By Joe Diorio
I chuckled when I read the above internet meme about this song. Then I became dismayed when I asked a few people about it and found little consensus.
“‘Who had a dog’ is a parenthetical statement, no? So maybe the farmer IS named Bingo,” said more than one colleague.
To clear this up I did what everyone does: I asked Google.
That was a bad idea. Online forums like seebs.net and reddit.com offered discussion, and a few pop-up advertisements for managing a barking dog, but no real answer. Therefore my next step was to take a deep breath, dig deep in my memory banks, and diagram the sentence.
Stop laughing. It worked.
Diagraming a sentence represents basic grammar tactics. Identify the elements of the sentence: nouns (farmer, dog, name, Bingo), verbs (had, was), pronouns (his, who), adverb (there), conjunction (and), articles (a). Then lay things out on a horizontal line – subject, verb, direct object, with adjectives, prepositional phrases, and conjunctions on angled lines below – to show how they flow in the sentence. The first thing you discover doing that is the subject of the sentence is the farmer, the dog is a direct object, and Bingo works as an adjective to modify the direct object.

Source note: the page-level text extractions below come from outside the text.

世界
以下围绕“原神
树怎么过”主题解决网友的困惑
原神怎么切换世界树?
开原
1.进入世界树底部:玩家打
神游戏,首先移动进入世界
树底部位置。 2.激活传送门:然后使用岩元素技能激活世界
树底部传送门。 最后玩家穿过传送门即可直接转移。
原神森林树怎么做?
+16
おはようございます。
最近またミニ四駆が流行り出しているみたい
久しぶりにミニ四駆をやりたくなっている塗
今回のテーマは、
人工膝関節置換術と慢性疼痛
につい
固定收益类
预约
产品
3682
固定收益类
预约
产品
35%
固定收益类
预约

The result is that the dog’s name is Bingo. Email me if you want to see my diagram.
Besides, everybody knows the farmer’s name is “Old MacDonald,” E-I-E-I-O.
Punctuation Pugilistics
Earlier this summer the Associated Press decreed that compound modifiers no longer require a hyphen if the modifier is commonly recognized as one phrase and if the meaning is clear and unambiguous, as in “first quarter touchdown” rather than “first-quarter touchdown.” If Twitter is any indication, the change was not well-received (well received?).

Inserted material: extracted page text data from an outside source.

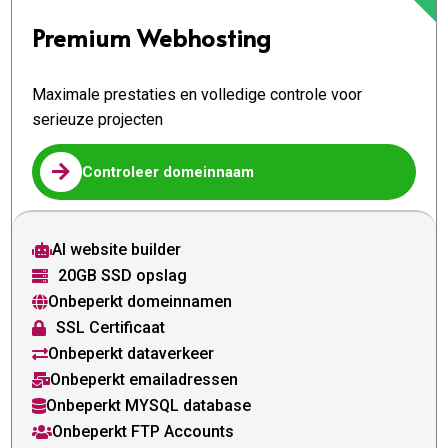
Premium Webhosting
Maximale prestaties en volledige controle voor
serieuze projecten

Controleer domeinnaam
AI website builder

20GB SSD opslag

Onbeperkt domeinnamen

SSL Certificaat

Onbeperkt dataverkeer

Onbeperkt emailadressen

Onbeperkt MYSQL database

Onbeperkt FTP Accounts


Welp, the people have spoken, and the @APStylebook listened. In a September 25 tweet it said “… upon further reflection and thanks to your feedback, we’re reversing that decision.” That’s a fourth-quarter comeback, for sure.
The rules of punctuation are bound to start arguments. For my part, I firmly believe that every time someone does not use the Oxford Comma, a puppy dies. But there I go digressing again.
Mark Twain was often criticized for his use of punctuation. In The Autobiography of Mark Twain he said his punctuation is “the one thing I am inflexibly particular about … it’s got more real variety about it than any other accomplishment I possess.” Rumor has it he also once wrote something, leaving all of the punctuation marks in the footnotes for the reader to sort out. Scholar Cecelia Watson, author of Semicolon: the Past, Present, and Future of a Misunderstood Mark, wrote that she attempted to find the story that is missing punctuation, but couldn’t. Still, reports of Twain’s antics are not highly exaggerated.
Let’s write carefully out there, people.
Joe Diorio is a writer living in Nashville, Tennessee.